**** Given records ****
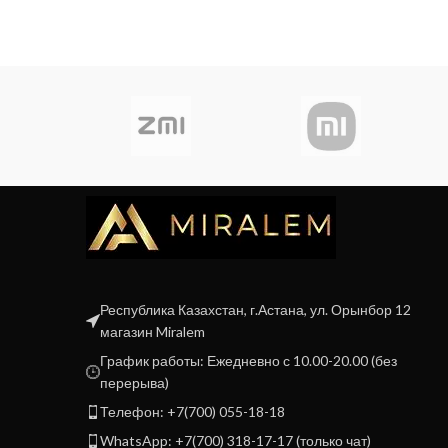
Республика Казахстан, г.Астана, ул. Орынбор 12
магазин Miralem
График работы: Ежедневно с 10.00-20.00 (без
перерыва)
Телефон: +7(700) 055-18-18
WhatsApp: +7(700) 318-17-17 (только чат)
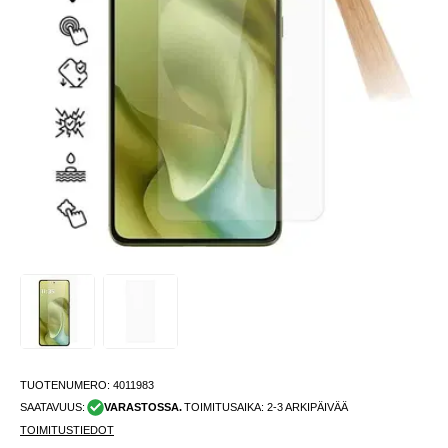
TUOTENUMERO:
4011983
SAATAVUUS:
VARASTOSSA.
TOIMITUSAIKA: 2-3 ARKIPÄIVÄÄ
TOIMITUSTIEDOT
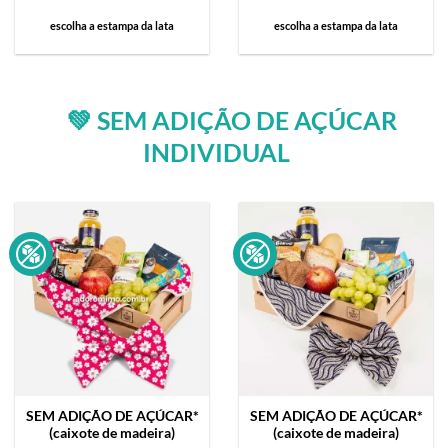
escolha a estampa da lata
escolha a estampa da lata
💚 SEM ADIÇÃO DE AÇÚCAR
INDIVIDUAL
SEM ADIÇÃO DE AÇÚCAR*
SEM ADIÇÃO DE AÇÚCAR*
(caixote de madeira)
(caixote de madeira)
****
**** Given records ****
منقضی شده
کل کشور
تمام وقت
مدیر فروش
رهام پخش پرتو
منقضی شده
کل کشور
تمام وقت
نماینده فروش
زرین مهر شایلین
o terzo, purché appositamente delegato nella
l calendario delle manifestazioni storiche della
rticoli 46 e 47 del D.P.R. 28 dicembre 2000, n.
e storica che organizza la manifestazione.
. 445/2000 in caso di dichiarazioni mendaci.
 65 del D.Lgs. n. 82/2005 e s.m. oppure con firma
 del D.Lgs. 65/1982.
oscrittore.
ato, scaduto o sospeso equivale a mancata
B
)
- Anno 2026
****
**** Given records ****
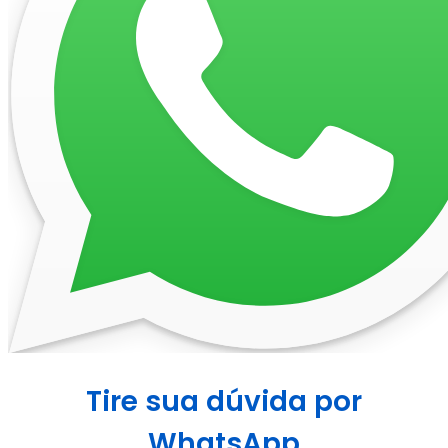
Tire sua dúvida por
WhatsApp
****
## [The task]
Using the listing above, list every line in which the string "WhatsApp" occurs.

## [Exercise result]
WhatsApp: +7(700) 318-17-17 (только чат)
WhatsApp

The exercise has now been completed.